„Rock al Parque“ statt Rheinkultur

7 07 2010

So, nun endlich kommt auch der erste Blogeintrag nicht nur aus Bogotá, s0ndern auch über Bogotá und meine ersten Tage hier.

Bisher war eigentlich alles super. Juan Manuel, mit dem ich über Skype mein Zimmer hier organisiert habe, hat mich vom Flughafen abgeholt, die Wohnung ist so, wie ich sie mir vorgestellt bzw. bei Skype gesehen hatte und auch die Leute hier sind nett und helfen mir bei allem, was ich so zu organisieren habe. Am Samstag sind alle früh aufgestanden, um mit mir das Fußballspiel zu schauen, in der Halbzeitpause wurde mir das Frühstück serviert (Rührei, Toast und arepas, das sind typisch kolumbianische Maisfladen, die es hier eigentlich zu fast jedem Essen gibt), danach sind wir rausgegangen, sie haben mir ein wenig die Stadt, bzw. unsere nähere Umgebung gezeigt, sind mit mir einkaufen gegangen, wir haben zusammen gekocht und so weiter und so fort.

Am Sonntag stand dann der erste größere Ausflug durch die Stadt an.
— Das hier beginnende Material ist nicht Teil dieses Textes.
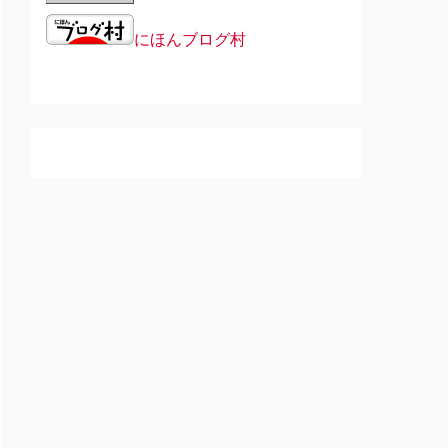
にほんブログ村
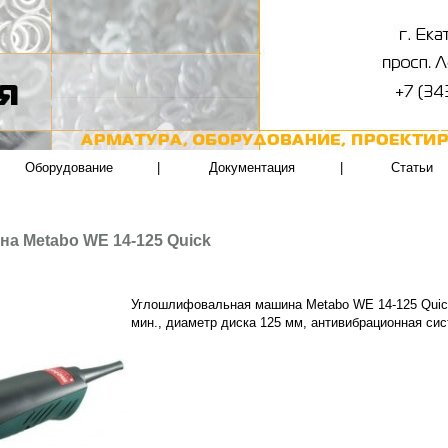
Оборудование
|
Документация
|
Статьи
а Metabo WE 14-125 Quick
Углошлифовальная машина Metabo WE 14-125 Quick,
мин., диаметр диска 125 мм, антивибрационная сис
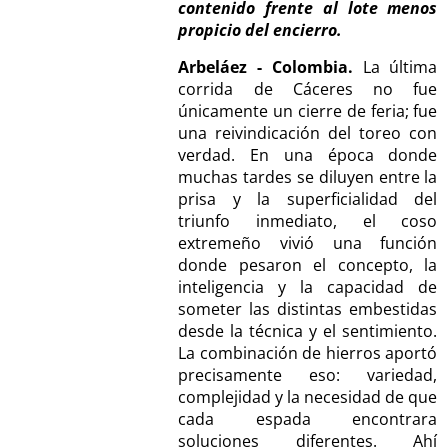
contenido frente al lote menos
propicio del encierro.
Arbeláez - Colombia.
La última
corrida de Cáceres no fue
únicamente un cierre de feria; fue
una reivindicación del toreo con
verdad. En una época donde
muchas tardes se diluyen entre la
prisa y la superficialidad del
triunfo inmediato, el coso
extremeño vivió una función
donde pesaron el concepto, la
inteligencia y la capacidad de
someter las distintas embestidas
desde la técnica y el sentimiento.
La combinación de hierros aportó
precisamente eso: variedad,
complejidad y la necesidad de que
cada espada encontrara
soluciones diferentes. Ahí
Sonntags ist nämlich in Bogotá „Ciclovía“, das heißt, dass viele große und kleine Straßen für den normalen Autoverkehr gesperrt sind und von Radfahrern, Skateboardern, Bobbycars, Kinderwagen, Joggern, Inlineskatern, mitgezerrten Hunden und allem, was man sich noch so vorstellen kann bevölkert werden. Zudem finden in den angrenzenden Parks öffentliche und kostenlose Yoga- oder Aerobic-Stunden statt. Das ist lustig anzusehen, wenn man neu in der Stadt ist, trägt aber in einer solchen Mega-Stadt, in der man eben nicht mal schnell um den Ölberg oder am Rhein entlang laufen kann, sicherlich zur Lebensqualität bei. Mein dritter Mitbewohner, Jaime, fragte mich also am Sonntagmorgen, ob ich mit ihm ein bisschen durch die Stadt laufen möchte und das habe ich dann gerne getan. Jaime studiert Philosophie, ist ein wandelndes Lexikon und zudem unglaublich interessiert an allem möglichen, weshalb der Spaziergang dann nicht nur körperlich anstrengend war, ich aber auch schon einiges Interessantes über Land und Leute und das Leben im allgemeinen erfahren habe. Zufällig kamen wir dann auch noch am „Museo Nacional“ vorbei, wo auch noch sonntags freier Eintritt ist, sodass ich mich noch zwei weitere Stunden mit dem „Bicentenario“, 200 Jahre Unabhängigkeit Kolumbiens beschäftigt habe. Das Kulturprogramm hat mich so geschafft, dass ich eigentlich den ganzen Tag nur noch auf meinem Bett gelegen habe und das ein oder andere Mal eingeschlafen bin.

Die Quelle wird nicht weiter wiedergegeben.